Dataset content:
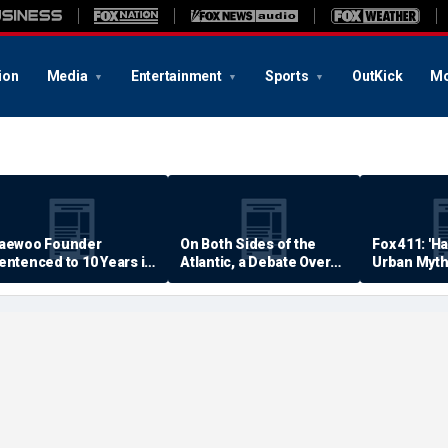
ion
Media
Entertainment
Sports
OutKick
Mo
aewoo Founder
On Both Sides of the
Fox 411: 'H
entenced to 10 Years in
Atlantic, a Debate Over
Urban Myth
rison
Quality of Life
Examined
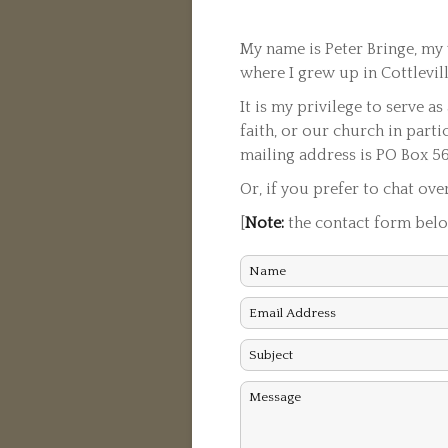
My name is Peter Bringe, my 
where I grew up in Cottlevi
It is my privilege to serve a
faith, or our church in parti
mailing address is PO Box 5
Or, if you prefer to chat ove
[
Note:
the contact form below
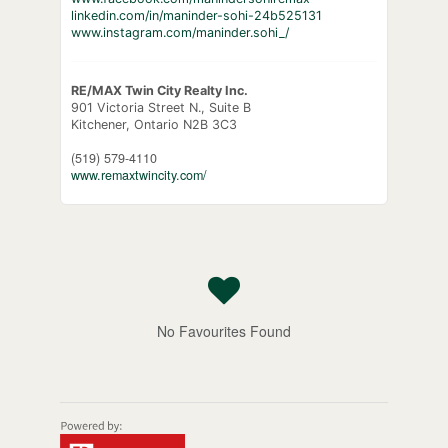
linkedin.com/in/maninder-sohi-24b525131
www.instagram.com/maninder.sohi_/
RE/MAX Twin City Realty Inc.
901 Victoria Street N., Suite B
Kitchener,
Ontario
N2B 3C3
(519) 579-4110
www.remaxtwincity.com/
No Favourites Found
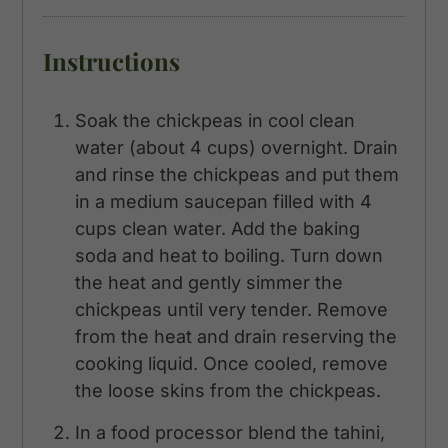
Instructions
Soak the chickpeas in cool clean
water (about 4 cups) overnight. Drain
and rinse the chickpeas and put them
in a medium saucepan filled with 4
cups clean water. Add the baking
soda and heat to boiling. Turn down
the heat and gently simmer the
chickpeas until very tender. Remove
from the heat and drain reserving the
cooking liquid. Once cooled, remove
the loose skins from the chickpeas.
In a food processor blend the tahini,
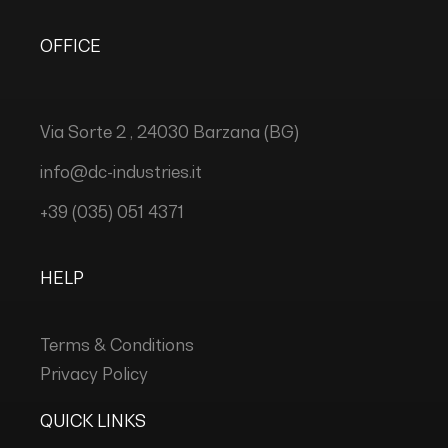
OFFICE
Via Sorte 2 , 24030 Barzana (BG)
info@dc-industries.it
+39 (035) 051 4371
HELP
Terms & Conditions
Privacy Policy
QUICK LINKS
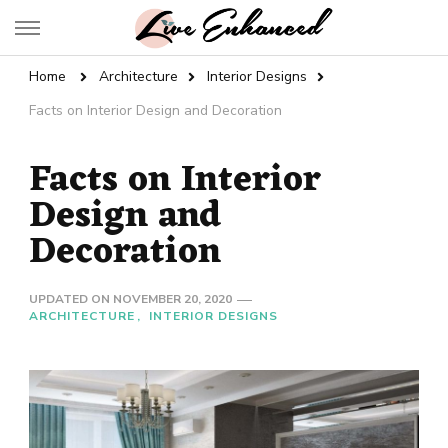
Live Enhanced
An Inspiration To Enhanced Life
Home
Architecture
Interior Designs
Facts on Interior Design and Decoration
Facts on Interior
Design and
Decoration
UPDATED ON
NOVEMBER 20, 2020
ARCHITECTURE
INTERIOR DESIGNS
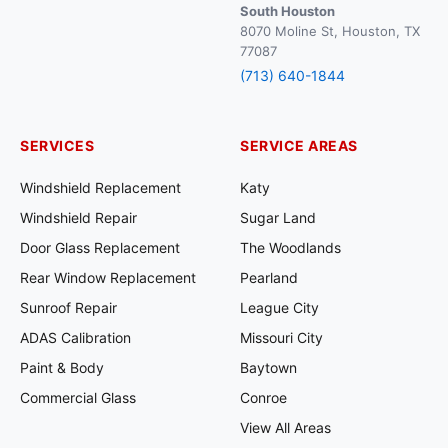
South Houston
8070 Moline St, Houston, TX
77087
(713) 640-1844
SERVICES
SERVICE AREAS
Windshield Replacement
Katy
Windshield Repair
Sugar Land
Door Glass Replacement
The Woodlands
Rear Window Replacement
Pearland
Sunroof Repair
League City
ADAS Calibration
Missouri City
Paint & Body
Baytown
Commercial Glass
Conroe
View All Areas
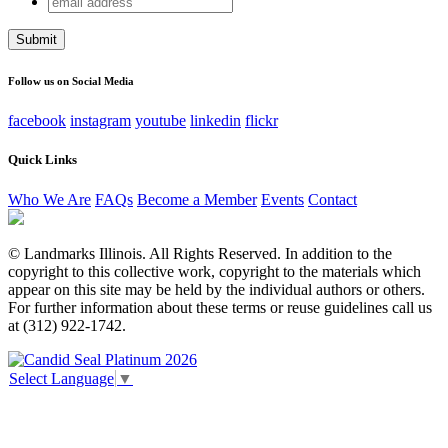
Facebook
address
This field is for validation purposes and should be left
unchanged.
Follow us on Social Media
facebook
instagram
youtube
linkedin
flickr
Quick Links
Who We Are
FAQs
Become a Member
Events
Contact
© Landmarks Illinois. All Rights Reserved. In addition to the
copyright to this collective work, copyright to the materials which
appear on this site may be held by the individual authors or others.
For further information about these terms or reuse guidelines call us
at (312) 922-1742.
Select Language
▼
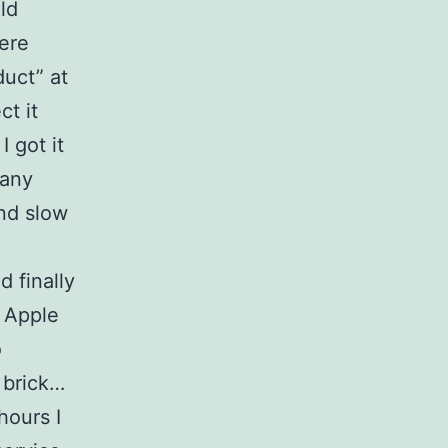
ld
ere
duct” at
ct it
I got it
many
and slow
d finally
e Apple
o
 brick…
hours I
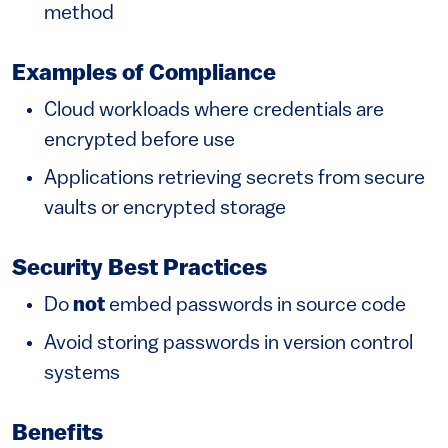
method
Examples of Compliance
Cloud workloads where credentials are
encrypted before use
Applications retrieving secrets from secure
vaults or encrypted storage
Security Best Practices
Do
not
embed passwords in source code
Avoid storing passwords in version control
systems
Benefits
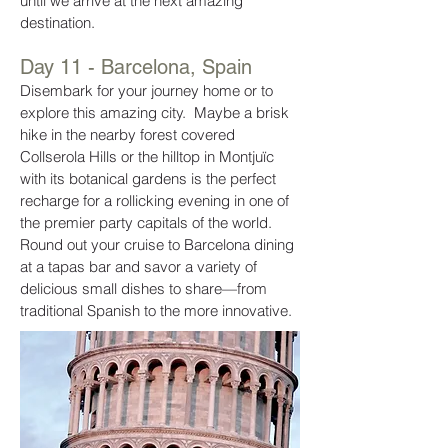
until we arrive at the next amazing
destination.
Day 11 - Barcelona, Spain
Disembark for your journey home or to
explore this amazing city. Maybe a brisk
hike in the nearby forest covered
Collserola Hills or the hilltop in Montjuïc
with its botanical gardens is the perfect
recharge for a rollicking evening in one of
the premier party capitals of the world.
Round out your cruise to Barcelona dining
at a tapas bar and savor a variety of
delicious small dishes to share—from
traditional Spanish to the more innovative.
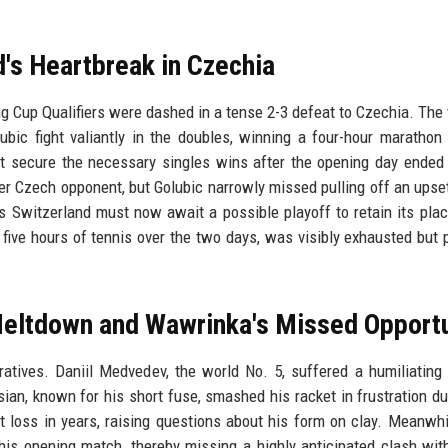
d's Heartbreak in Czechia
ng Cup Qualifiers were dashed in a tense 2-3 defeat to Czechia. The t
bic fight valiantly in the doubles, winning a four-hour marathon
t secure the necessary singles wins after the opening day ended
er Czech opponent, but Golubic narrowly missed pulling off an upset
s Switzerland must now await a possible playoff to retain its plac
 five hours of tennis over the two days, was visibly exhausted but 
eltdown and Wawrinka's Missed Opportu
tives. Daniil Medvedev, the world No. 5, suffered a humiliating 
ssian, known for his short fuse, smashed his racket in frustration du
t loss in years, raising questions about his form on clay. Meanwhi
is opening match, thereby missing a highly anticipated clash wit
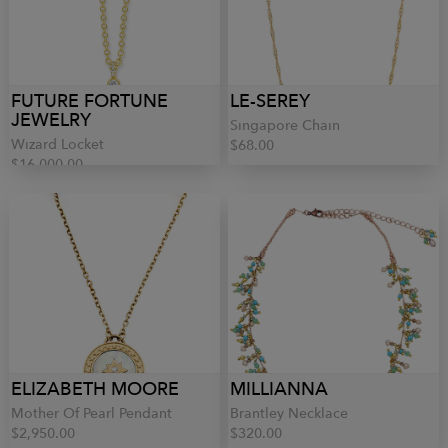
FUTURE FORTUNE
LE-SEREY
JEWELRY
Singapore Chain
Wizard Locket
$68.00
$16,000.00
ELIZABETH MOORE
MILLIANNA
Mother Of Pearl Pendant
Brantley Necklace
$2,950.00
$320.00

Work to complete: Where does the string "heat" occur in the material? Copy every line where it does.

Reply to the task:
soda and heat to boiling. Turn down
the heat and gently simmer the
from the heat and drain reserving the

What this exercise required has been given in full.